_Exercise brief_. Within the entries below, how many lines carry the word "Notifications"? State the number and stop.

_Supplied material_.
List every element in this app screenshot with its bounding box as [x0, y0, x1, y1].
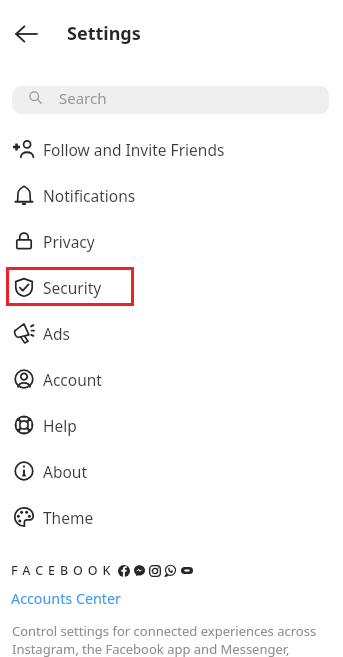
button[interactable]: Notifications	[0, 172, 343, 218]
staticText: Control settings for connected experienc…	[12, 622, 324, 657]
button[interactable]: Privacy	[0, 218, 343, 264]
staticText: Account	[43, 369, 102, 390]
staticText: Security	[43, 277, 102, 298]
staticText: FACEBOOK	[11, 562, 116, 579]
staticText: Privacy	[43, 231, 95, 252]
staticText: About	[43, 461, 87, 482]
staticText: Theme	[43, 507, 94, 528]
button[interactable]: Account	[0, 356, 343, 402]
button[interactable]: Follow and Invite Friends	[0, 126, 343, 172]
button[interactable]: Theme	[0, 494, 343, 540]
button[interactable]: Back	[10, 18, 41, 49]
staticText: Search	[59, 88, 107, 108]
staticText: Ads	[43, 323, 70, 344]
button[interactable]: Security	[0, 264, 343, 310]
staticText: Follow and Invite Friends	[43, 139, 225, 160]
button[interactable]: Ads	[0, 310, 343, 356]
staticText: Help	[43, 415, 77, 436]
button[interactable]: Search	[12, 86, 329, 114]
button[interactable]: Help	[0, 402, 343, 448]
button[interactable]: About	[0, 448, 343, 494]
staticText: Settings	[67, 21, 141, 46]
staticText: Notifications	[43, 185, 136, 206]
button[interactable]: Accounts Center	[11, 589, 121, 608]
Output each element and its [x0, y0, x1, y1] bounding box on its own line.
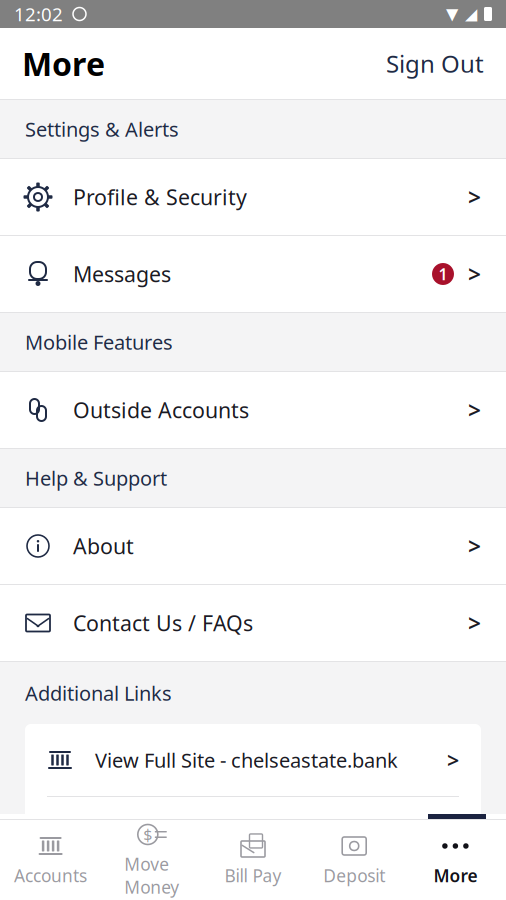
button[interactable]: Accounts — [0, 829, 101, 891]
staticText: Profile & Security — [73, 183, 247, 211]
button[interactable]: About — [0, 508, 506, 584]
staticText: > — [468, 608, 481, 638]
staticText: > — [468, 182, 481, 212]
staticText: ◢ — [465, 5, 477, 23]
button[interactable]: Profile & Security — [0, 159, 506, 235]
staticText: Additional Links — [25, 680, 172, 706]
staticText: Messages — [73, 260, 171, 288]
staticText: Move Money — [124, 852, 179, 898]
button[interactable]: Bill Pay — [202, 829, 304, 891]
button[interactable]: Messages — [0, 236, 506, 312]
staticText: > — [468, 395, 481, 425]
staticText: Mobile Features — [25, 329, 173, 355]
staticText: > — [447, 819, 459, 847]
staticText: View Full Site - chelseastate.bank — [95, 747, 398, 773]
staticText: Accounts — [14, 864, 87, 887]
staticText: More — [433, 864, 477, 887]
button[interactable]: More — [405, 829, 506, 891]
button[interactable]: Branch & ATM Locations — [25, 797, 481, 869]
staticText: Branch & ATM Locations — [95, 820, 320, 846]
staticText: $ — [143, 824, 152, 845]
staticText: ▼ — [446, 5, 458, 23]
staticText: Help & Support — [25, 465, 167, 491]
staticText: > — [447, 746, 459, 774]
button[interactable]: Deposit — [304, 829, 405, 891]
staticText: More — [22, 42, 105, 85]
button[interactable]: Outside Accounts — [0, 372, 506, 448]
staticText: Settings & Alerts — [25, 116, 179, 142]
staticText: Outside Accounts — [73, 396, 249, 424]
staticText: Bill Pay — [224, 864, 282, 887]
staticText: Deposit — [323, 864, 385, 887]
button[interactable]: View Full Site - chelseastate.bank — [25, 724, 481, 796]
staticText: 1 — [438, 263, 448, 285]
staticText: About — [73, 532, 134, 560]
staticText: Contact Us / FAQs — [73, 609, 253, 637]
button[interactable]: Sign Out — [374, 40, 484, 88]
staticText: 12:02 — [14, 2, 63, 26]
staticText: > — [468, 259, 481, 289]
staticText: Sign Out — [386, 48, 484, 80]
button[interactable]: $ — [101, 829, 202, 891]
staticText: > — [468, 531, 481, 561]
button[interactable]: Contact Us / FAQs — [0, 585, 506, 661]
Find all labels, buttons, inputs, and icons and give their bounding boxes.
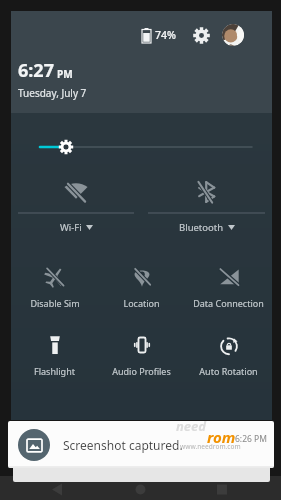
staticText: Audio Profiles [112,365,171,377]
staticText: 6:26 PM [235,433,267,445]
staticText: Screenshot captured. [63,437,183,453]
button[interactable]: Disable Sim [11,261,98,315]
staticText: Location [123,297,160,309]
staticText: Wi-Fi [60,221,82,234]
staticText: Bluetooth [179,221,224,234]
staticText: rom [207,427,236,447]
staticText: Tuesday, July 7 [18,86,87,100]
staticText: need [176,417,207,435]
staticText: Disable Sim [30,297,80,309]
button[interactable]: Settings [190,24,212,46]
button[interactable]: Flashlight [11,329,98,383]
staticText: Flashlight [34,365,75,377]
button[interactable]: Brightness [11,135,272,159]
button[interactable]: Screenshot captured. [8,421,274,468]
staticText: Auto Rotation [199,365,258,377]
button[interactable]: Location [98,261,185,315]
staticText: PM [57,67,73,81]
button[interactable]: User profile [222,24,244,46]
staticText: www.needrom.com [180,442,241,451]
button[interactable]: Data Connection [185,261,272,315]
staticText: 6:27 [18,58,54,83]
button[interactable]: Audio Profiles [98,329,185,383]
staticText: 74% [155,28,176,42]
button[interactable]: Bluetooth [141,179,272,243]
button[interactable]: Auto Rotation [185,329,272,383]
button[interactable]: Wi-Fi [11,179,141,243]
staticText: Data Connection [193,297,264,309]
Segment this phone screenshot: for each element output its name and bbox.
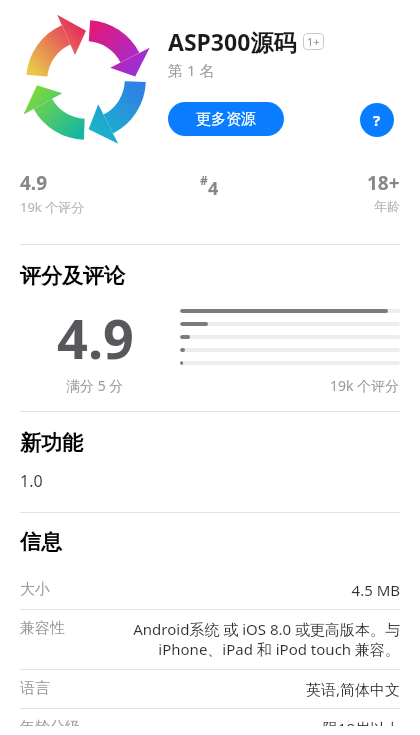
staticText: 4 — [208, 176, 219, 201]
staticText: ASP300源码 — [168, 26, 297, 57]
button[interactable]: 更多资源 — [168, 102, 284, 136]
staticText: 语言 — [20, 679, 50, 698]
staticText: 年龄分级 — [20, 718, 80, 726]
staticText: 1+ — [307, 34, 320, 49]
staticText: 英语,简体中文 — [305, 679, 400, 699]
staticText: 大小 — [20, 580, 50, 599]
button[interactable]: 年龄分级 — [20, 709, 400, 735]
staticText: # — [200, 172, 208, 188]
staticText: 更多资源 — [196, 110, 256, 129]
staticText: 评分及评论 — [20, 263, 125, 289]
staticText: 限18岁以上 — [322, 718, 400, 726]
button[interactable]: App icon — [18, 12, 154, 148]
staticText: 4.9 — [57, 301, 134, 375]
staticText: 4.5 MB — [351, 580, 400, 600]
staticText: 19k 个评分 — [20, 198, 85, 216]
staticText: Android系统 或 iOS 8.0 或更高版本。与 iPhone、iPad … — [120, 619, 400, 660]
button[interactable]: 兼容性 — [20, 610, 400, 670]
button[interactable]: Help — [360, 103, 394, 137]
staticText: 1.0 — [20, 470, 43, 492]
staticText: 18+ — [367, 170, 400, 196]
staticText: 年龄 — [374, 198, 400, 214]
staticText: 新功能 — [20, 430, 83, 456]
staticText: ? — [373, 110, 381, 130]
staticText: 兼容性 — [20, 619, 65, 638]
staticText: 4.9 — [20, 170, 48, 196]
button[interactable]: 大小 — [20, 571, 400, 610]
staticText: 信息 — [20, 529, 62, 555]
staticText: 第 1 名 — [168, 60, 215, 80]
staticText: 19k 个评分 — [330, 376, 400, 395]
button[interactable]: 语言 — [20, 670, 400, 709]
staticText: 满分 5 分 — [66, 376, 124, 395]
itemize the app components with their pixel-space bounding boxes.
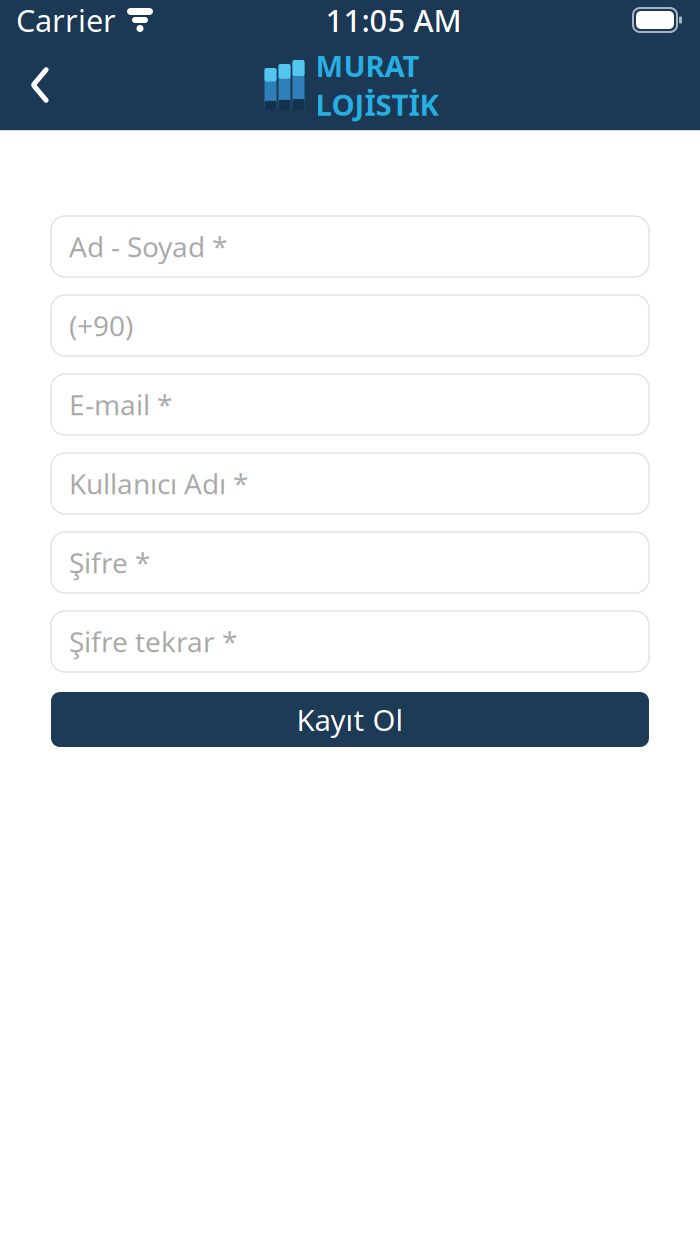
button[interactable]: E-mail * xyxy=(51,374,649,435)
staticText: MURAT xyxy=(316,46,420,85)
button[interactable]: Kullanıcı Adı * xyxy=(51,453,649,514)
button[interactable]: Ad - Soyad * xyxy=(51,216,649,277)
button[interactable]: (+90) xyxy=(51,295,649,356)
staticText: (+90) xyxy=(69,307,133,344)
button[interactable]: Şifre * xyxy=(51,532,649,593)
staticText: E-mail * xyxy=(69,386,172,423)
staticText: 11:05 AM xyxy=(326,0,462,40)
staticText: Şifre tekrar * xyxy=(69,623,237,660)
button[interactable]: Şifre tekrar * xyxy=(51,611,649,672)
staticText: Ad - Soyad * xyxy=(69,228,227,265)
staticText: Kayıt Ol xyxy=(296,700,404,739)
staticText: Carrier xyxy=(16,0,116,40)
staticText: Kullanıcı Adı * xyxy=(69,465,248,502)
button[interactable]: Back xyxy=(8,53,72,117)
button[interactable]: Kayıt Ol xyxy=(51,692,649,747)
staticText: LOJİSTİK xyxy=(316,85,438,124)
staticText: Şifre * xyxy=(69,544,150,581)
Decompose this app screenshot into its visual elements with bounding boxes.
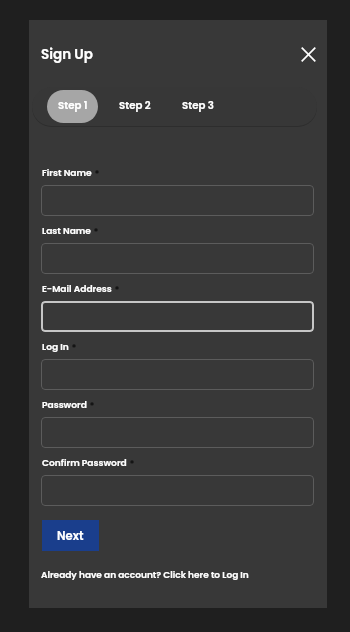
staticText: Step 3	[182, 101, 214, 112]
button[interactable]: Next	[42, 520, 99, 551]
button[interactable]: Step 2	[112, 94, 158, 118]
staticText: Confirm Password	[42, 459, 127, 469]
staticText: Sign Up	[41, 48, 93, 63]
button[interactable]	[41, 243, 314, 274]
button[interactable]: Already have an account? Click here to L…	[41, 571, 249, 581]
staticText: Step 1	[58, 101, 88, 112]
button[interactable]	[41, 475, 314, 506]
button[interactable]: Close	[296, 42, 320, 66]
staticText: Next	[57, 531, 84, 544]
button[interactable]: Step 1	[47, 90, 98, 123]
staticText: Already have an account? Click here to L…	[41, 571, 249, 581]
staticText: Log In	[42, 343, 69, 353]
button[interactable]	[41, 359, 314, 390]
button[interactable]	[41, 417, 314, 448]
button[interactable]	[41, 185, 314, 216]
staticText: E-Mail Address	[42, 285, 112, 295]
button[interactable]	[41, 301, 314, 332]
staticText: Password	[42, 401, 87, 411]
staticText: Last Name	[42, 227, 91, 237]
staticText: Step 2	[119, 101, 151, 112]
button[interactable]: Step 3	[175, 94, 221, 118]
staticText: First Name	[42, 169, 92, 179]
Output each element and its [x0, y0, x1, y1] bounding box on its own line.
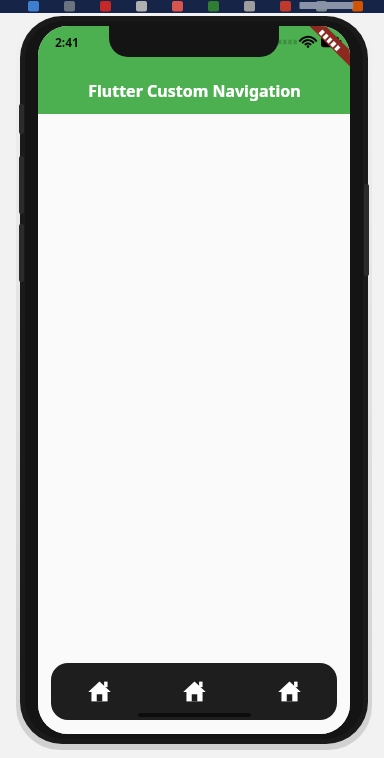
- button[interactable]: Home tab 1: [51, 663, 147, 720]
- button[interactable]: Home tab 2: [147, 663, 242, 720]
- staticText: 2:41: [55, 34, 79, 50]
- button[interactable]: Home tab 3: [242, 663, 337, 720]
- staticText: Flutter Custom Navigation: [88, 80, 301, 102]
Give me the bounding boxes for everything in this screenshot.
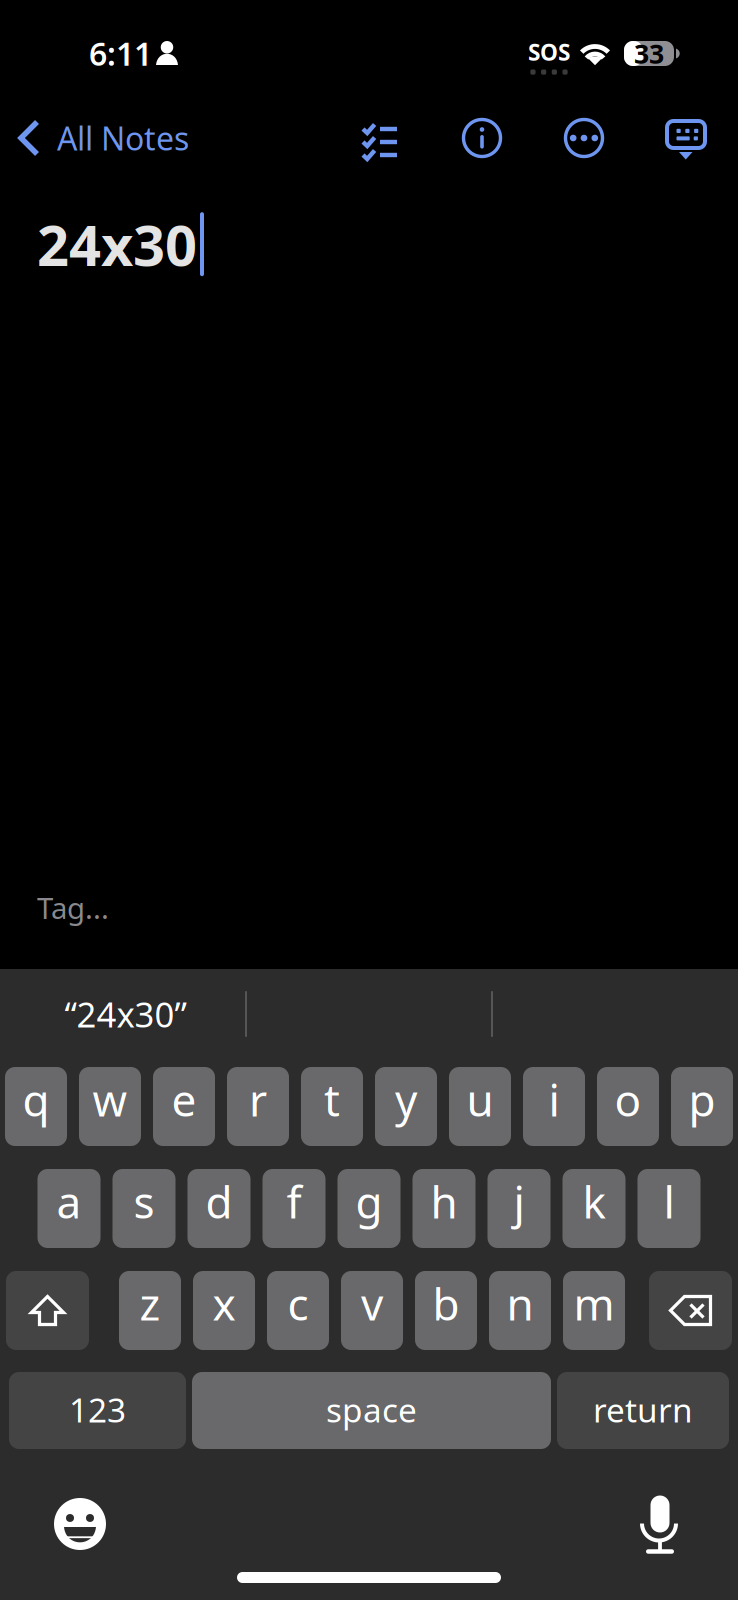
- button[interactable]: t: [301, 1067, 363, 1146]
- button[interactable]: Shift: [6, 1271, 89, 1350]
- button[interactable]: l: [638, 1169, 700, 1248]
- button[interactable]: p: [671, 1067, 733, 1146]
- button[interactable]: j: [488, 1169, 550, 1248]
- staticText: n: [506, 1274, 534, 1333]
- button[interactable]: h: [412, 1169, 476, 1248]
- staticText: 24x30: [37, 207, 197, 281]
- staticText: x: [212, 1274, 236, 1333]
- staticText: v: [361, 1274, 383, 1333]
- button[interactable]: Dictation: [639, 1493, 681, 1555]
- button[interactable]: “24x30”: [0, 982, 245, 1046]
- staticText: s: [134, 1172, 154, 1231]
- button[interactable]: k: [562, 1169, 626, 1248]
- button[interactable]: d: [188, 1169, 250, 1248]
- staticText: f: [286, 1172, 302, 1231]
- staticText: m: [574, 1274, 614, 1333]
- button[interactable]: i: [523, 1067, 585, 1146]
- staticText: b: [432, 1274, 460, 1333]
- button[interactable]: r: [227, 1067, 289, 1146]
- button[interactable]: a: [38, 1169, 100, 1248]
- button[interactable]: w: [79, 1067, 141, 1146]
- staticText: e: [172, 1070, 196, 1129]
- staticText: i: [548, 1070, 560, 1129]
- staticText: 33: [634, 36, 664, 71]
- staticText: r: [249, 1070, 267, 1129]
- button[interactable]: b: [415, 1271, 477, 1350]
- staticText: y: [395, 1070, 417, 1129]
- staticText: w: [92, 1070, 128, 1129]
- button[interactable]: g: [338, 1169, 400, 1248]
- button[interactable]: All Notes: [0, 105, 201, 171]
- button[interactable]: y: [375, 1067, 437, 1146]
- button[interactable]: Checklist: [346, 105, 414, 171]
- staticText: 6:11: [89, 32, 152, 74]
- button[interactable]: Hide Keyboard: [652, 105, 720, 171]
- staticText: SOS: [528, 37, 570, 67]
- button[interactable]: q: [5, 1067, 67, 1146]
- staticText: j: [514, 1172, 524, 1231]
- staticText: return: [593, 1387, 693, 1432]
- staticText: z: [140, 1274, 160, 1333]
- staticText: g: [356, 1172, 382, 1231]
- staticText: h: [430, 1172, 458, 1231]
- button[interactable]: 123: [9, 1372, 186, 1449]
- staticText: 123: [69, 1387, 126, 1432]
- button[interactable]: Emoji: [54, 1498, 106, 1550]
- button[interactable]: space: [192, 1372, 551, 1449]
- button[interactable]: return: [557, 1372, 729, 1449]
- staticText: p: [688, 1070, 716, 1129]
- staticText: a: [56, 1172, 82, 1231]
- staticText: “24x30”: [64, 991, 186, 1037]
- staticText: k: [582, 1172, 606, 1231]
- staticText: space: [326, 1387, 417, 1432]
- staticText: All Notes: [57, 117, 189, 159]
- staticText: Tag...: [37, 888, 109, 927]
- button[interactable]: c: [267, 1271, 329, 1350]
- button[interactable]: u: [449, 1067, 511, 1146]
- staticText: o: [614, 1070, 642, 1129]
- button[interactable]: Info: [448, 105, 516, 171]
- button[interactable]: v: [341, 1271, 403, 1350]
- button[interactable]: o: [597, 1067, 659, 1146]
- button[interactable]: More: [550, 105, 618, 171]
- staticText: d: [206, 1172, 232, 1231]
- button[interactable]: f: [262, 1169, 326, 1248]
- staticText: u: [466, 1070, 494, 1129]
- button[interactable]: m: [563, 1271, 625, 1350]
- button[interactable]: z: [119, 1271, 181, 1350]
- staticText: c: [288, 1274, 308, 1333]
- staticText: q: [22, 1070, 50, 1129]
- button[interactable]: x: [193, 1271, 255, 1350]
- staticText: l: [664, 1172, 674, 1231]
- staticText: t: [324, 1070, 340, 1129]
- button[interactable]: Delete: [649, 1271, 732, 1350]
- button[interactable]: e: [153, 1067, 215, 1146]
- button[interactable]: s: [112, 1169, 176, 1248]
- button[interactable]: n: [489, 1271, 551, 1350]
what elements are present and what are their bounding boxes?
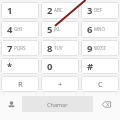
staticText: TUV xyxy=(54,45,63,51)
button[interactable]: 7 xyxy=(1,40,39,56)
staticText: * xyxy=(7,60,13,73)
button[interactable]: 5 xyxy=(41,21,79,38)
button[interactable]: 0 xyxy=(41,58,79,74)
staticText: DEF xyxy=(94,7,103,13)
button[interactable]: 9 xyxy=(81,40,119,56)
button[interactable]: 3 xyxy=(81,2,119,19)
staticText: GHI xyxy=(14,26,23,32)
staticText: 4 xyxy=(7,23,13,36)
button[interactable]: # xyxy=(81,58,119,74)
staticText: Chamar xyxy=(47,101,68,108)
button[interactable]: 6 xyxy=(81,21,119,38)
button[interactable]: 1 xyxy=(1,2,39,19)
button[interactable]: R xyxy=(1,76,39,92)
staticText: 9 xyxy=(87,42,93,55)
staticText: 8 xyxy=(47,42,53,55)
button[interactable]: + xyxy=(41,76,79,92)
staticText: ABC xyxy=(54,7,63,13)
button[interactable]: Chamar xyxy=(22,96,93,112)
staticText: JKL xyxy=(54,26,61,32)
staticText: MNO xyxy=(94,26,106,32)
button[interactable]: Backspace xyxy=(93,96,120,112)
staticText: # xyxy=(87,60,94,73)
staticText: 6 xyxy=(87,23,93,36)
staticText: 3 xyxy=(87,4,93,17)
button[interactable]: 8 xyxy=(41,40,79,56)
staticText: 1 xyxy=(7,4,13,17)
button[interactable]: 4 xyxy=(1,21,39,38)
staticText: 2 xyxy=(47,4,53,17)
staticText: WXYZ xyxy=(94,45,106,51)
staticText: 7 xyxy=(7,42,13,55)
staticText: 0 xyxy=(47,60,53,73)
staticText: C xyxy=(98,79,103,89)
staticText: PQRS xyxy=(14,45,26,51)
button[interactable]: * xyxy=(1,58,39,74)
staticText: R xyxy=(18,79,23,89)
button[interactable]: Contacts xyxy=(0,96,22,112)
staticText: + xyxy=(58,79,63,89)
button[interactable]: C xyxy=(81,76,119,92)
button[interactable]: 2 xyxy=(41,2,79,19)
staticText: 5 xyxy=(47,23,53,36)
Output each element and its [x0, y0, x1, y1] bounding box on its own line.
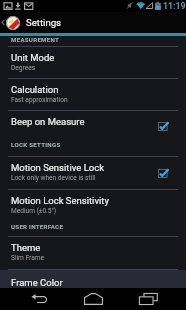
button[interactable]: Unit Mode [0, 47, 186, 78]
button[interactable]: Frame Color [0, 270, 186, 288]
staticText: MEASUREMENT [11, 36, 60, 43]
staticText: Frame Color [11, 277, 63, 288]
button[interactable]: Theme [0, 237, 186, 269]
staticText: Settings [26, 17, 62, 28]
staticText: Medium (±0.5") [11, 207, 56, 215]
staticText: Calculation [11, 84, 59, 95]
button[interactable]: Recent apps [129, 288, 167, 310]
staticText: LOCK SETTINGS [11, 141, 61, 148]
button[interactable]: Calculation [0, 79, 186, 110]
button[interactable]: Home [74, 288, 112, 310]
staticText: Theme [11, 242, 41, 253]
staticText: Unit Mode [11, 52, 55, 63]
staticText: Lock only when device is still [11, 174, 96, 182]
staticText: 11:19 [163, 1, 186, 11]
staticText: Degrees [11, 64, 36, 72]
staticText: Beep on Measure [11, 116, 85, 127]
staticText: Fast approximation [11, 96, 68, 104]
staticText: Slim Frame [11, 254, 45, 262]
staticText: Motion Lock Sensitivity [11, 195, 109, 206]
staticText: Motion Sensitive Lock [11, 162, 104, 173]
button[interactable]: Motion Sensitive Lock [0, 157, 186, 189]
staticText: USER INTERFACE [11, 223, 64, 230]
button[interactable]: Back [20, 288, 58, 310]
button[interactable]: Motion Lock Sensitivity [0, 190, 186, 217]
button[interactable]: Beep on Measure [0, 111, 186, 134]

_Result of this exercise_. 2